Evaluate the Definite Integrals
While evaluating definite integrals, we should need to calculate the closed area between the curve obtained by that function and the x-axis, over the given interval i.e. [a,b].
How to Solve Definite Integrals?
Consider we have a function f(x) on an interval [a,b], then the definite integral should be evaluated as follow:
$$ \int_a^b f(x) \; dx \;=\; F(b) \;-\; F(a) $$
Here is the basic rule for evaluating definite integrals. We have to solved first for the indefinite integral of that function and then it will be simple to find definite integral of a given function.
After finding the indefinite integral, we have to solved for upper and lower limits of that function as given in above formula. In this way you will be able to learn how to solve definite integrals step by step
Keeping the properties of definite integral and that formula for solving definite integral in mind, Let's move toward definite integral examples and practice them to evaluate the definite integrals.

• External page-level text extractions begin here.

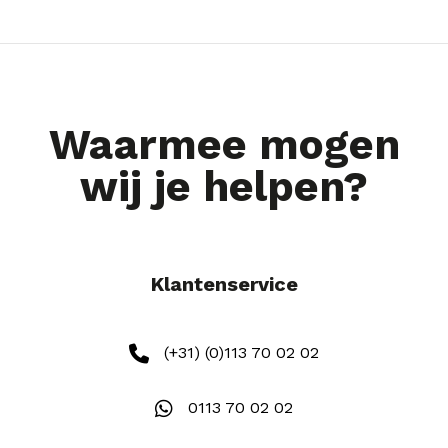
Waarmee mogen
wij je helpen?
Klantenservice
(+31) (0)113 70 02 02
0113 70 02 02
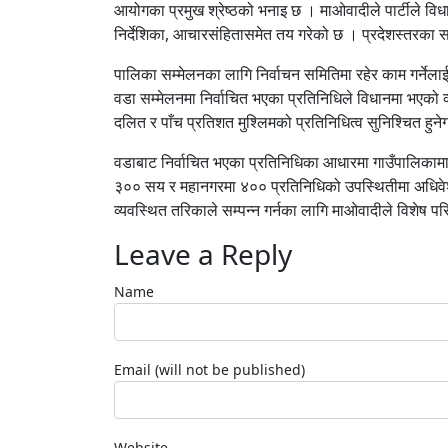
आयोगका प्रमुख श्रेष्ठको भनाइ छ । माओवादीले पार्टीले वि
निर्देशिका, आचारसंहितासमेत तय गरेको छ । प्रदेशस्तरका 
पालिका सम्मेलनका लागि निर्वाचन समितिमा रहेर काम गर्नेला
वडा सम्मेलनमा निर्वाचित भएका प्रतिनिधिले विधानमा भएको
दलित र पाँच प्रतिशत मुश्लिमको प्रतिनिधित्व सुनिश्चित हुनेग
वडाबाट निर्वाचित भएका प्रतिनिधिका आधारमा गाउँपालिकाम
३०० सय र महानगरमा ४०० प्रतिनिधिको उपस्थितीमा अधिवेशन
व्यवस्थित तरिकाले सम्पन्न गर्नका लागि माओवादीले विशेष
Leave a Reply
Name
Email (will not be published)
Website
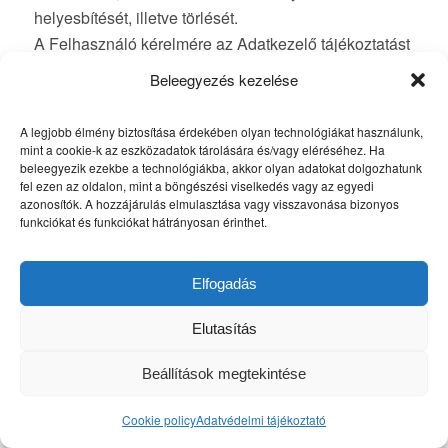
helyesbítését, illetve törlését.
A Felhasználó kérelmére az Adatkezelő tájékoztatást
ad az általa kezelt adatairól, az adatkezelés céljáról,
Beleegyezés kezelése
jogalapjáról, időtartamáról, az adatfeldolgozó nevéről,
címéről (székhelyéről) és az adatkezeléssel
A legjobb élmény biztosítása érdekében olyan technológiákat használunk,
összefüggő tevékenységéről, továbbá arról, hogy kik
mint a cookie-k az eszközadatok tárolására és/vagy eléréséhez. Ha
beleegyezik ezekbe a technológiákba, akkor olyan adatokat dolgozhatunk
és milyen célból kapják vagy kapták meg az adatokat.
fel ezen az oldalon, mint a böngészési viselkedés vagy az egyedi
Az Adatkezelő köteles a kérelem benyújtásától
azonosítók. A hozzájárulás elmulasztása vagy visszavonása bizonyos
funkciókat és funkciókat hátrányosan érinthet.
számított legrövidebb idő alatt, legfeljebb azonban 25
napon belül írásban, közérthető formában megadni a
tájékoztatást.
Elfogadás
9.2. A Felhasználó bármikor kérheti adatai
Elutasítás
helyesbítését, módosítását, illetve törlését.
Egyes adatok helyesbítésére saját magának is
Beállítások megtekintése
lehetősége van, (a konyvmanufaktura.hu weblapon
felhasználói fiókjába belépve teheti meg előzetesen
Cookie policy
Adatvédelmi tájékoztató
megadott adatai módosítását) egyéb esetekben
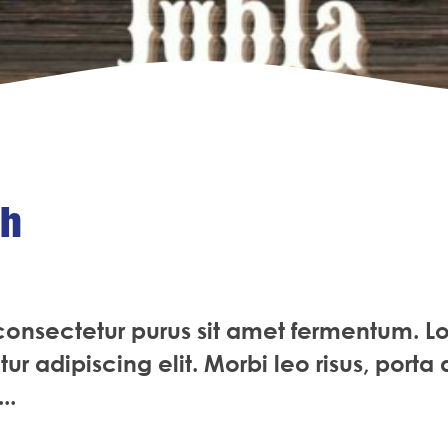
ch
 consectetur purus sit amet fermentum. L
ur adipiscing elit. Morbi leo risus, port
..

To start out we will just integrate simple polynomials. This involves taking the integral of function.
Definite Integral Examples
- Consider we have a function
$$ \int_0^2 (x^2+1) \; dx $$
Let’s try to evaluate the definite integral given in example.
Solution:
$$ \int_0^2 (x^2+1) \; dx $$
Taking the anti-derivative, it will become
$$ \left( \frac{x^3}{3} + x \right) \Biggl|_0^2 $$ $$ F(2)-F(0) \;=\; \left( \frac{(2)^3}{3} + 2 \right) -\left( 0 \right) $$ $$ F(2)-F(0) \;=\; \frac{14}{3} - 0 $$ $$ \int_0^2 (x^2+1) \; dx \;=\; \frac{14}{3} $$
That's quite simple. Now Let's try another one to evaluate definite integral
- Consider we have a function
$$ \int_1^2 (x^3 + 2x + \frac{1}{x^2} ) \; dx $$
Let’s try to integrate that simple definite integral
Solution:
$$ \int_1^2 (x^3 + 2x + x^{-2} ) \; dx $$ $$ \implies \left( \frac{x^4}{4} + \frac{x^2}{2} - \frac{1}{x} \right) \Biggl|_1^2 $$ $$ F(2)-F(1) \;=\; \left( 4 + 4 - \frac{1}{2} \right) - \left( \frac{1}{4} + 1 - 1 \right) $$ $$ \int_1^2 (x^3 + 2x + \frac{1}{x^2} ) \; dx \;=\; 0 $$
- Consider we have a function
$$ \int_0^{\frac{π}{2}} cosx \; dx$$
Let’s try to integrate that trigonometric definite integral
Solution:
$$ \int_0^{\frac{π}{2}} cosx \; dx$$ $$ \implies \Biggr| sin x \Biggr|_0^{\frac{π}{2}} $$ $$ F(\frac{π}{2}) \;-\; F(0) \;=\; sin(\frac{π}{2}) \;-\; sin(0) $$ $$ F(\frac{π}{2}) \;-\; F(0) \;=\; 1 \;-\; 0 $$ $$ \int_0^{\frac{π}{2}} cosx \; dx \;=\; 1$$
So these are some definite integral examples that will be very helpful because any concept of mathematics is incomplete without examples.
Conclusion
Hopefully after computing some simple integrals we can see the immense power of this method. Prior to the fundamental theorem of calculus, finding areas and distances associated with curvature was incredibly complex, and only brilliant mathematicians could figure out how to do it.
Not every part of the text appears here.